Report: Employee benefit costs lead to 28% increase in spending per Colorado student



(The Center Square) – The amount of money spent per student in Colorado, when adjusted for inflation, grew 28% during the last 18 years and was driven by the cost of employee benefits, according to a report from a libertarian research group.

A key driver for the increase was a 105.5% rise in the cost of employee benefits, according to the Reason Foundation’s report, “Public Education at a Crossroads: A Comprehensive Look at K-12 Resources and Outcomes for All 50 States.” The report identified five key trends facing public education, including revenue per student, salaries, staffing versus enrollment, employee benefits and test scores.

Revenue per Colorado student increased from $11,322 in 2002 to $14,496 in 2022, the 60-page report said. Reason ranked Colorado 17th, up from 26th in 2002.

“Nationwide, inflation-adjusted K-12 revenues grew by $3,213 per student or 25% between 2002 and 2020,” the report stated. “During this time, nearly every state increased education funding with per student revenues increasing by at least 10% in 41 states and growth exceeding 50% in New York, New Hampshire, Illinois, North Dakota and Washington.”

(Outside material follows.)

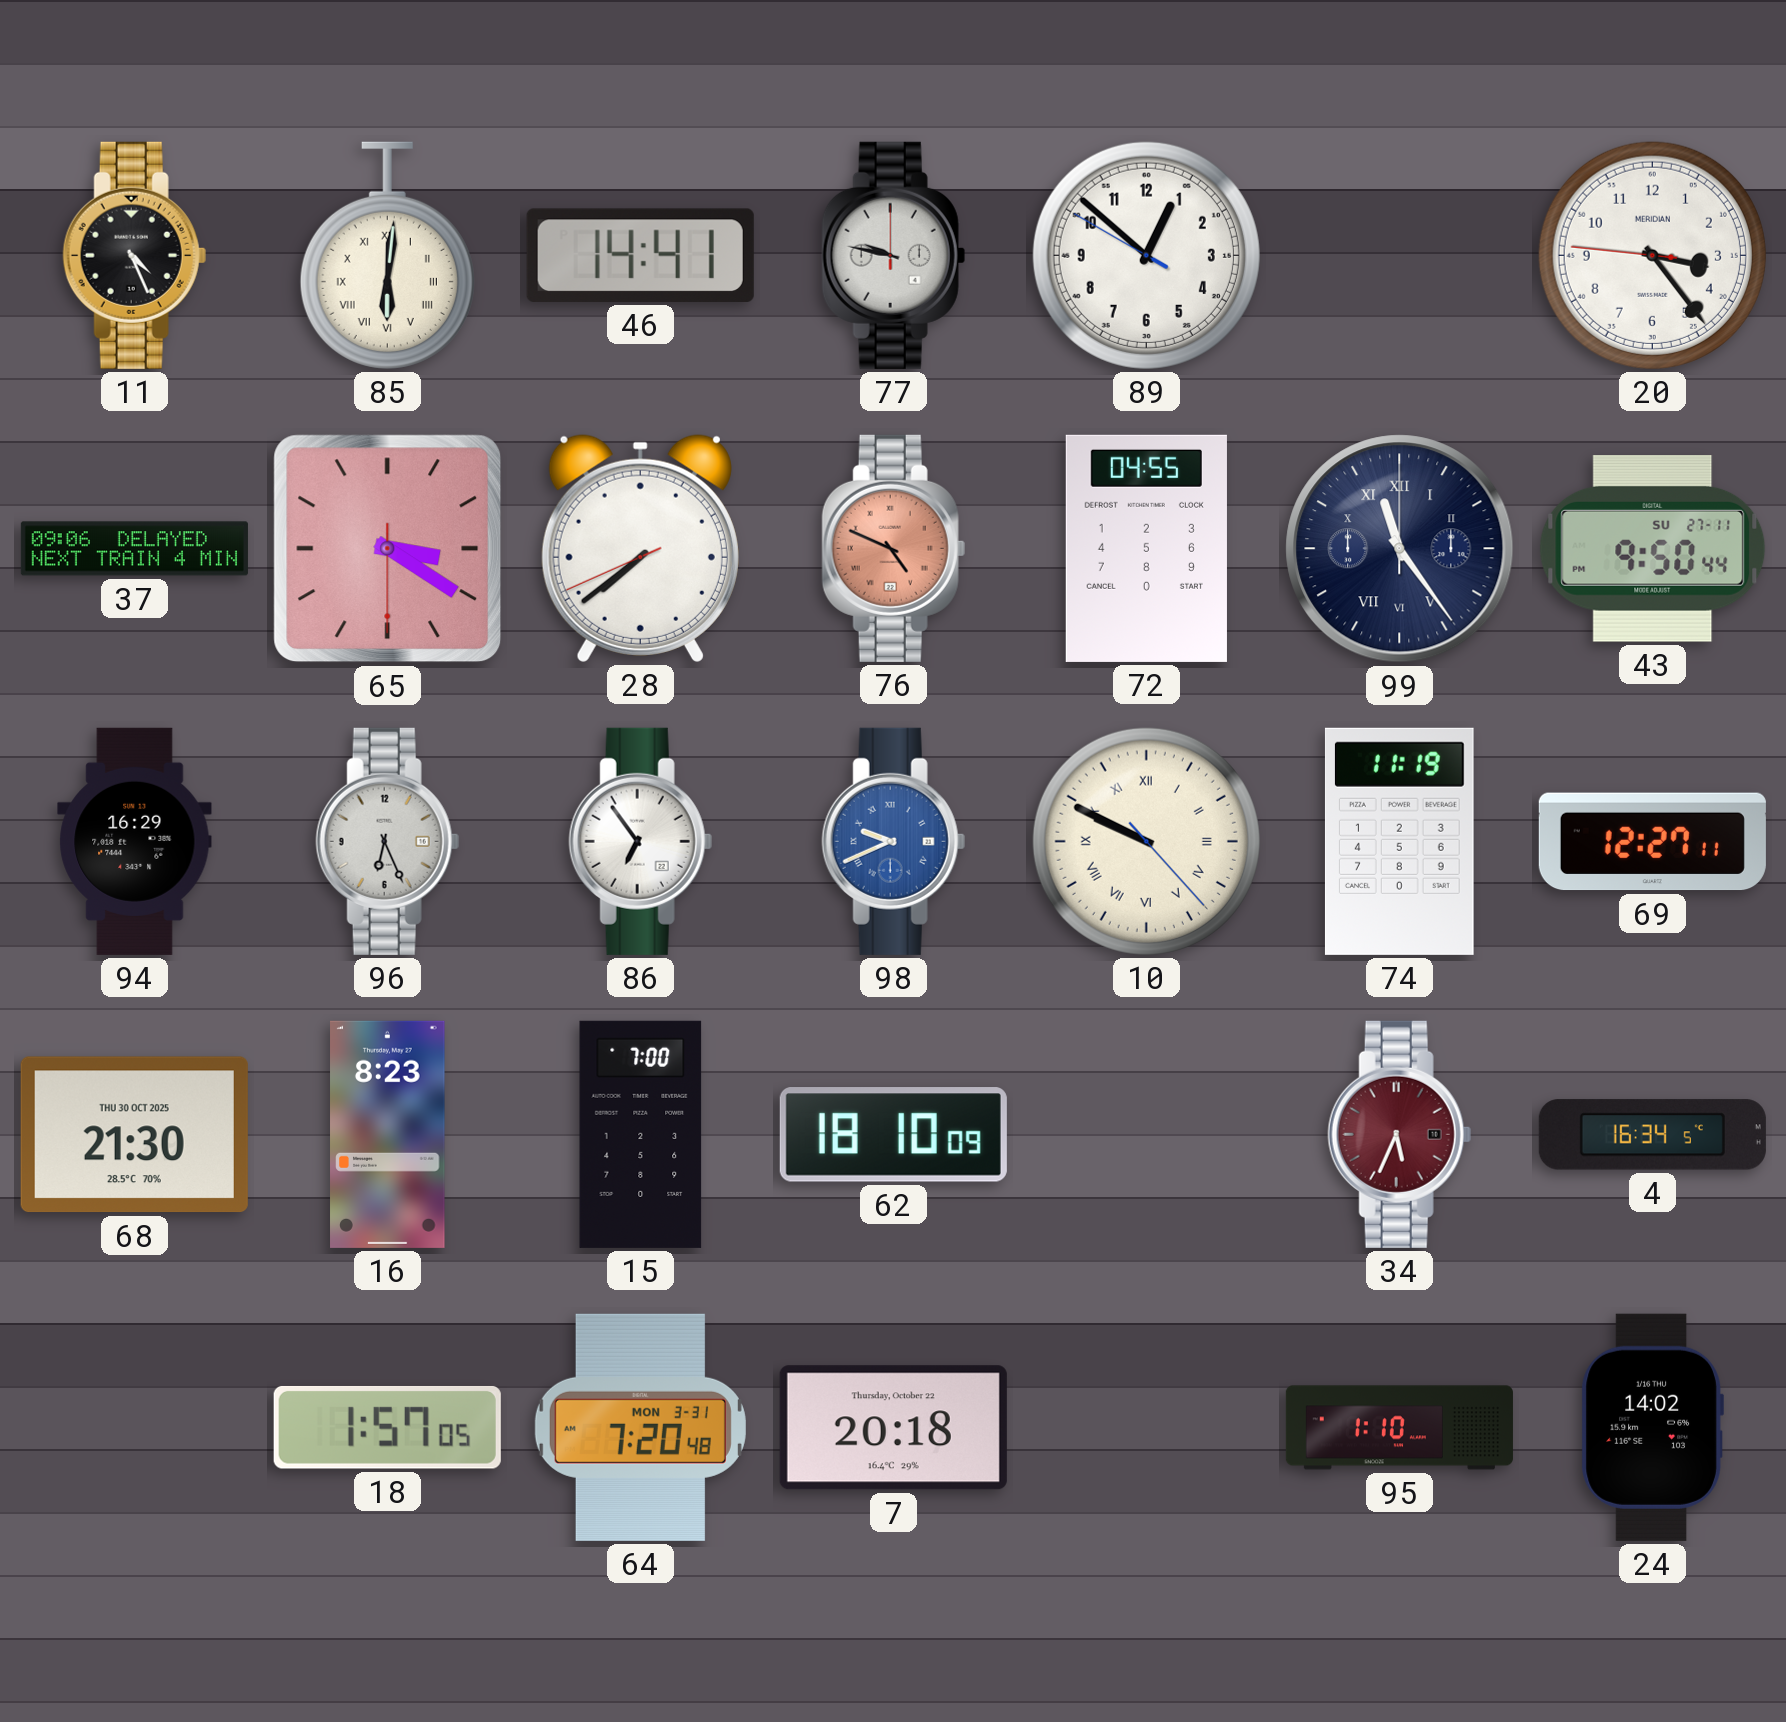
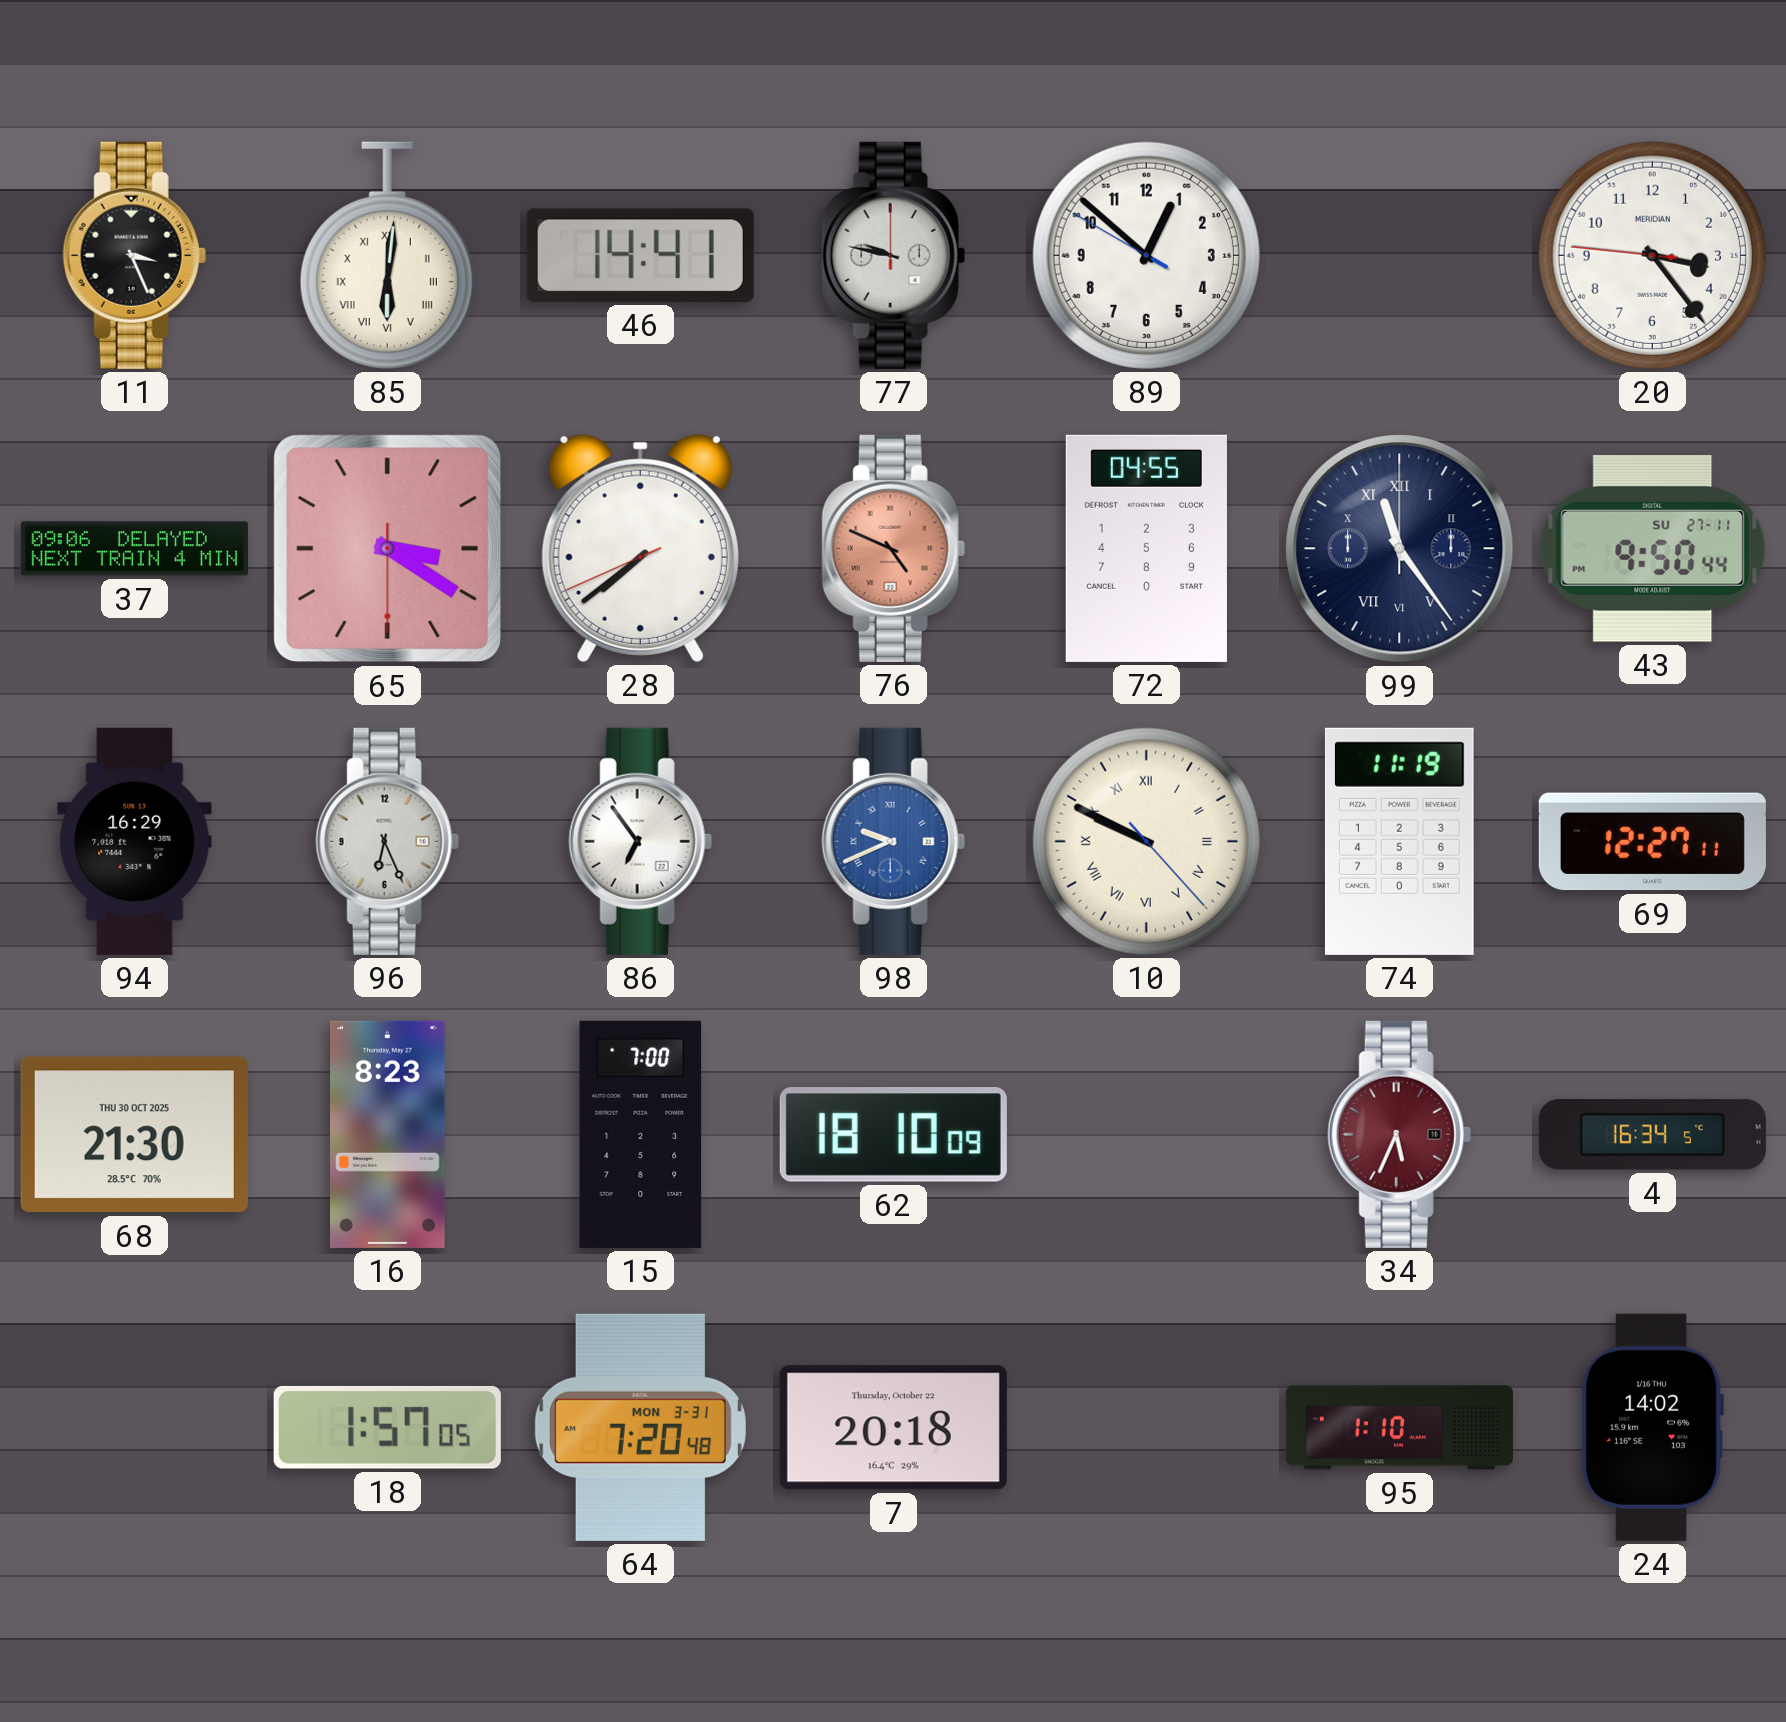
11: 4:26 -> 3:26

The report found the cost of employee benefits per Colorado student increased from $1,213 in 2002 to $2,493 in 2022. The state ranked 34th in the cost of employee benefits per student in 2002 and jumped to 18th in 2022.

“Overall, inflation-adjusted spending on employee benefits increased in all 50 states between 2002 and 2020, growing by $1,499 per student or 78.6% nationwide,” the report stated. Benefits included pensions, social security, health insurance, life insurance, worker’s compensation, unemployment compensation and tuition reimbursement.

The average inflation-adjusted teacher salary in Colorado declined 1.7% during the last 18 years, from $58,712 to $57,706. Colorado was ranked 28th in teacher salary as half the states showed a decline in the category.

Education funding throughout the U.S. reached historic levels before and during the COVID-19 pandemic, the report stated. It found growth in public school staffing exceeded growth in student enrollment and there isn’t a “consistent relationship” between increased funding and outcomes. According to Reason, public education is at a crossroads as federal pandemic funding winds down.

“Pre-pandemic trends provide policy makers with a critical anchor for navigating post-pandemic decisions,” according to the report.

The number of non-teacher positions grew 47% in Colorado during the period while enrollment grew 23%. Staffing growth exceeded student growth in 39 states.

The report used the National Assessment of Education Progress in evaluating test scores. Colorado’s reading score for fourth graders increased by two points from 2003 to 2019, but fell from 14th to 32nd in the nation. Fourth-grade math scores increased six points and increased from 43rd to 23rd in the rankings.

Colorado’s eighth graders had no growth in reading scores and increased three points in math. The eighth graders fell from being ranked 27th in reading to 31st and increased in math from 33rd to 30th.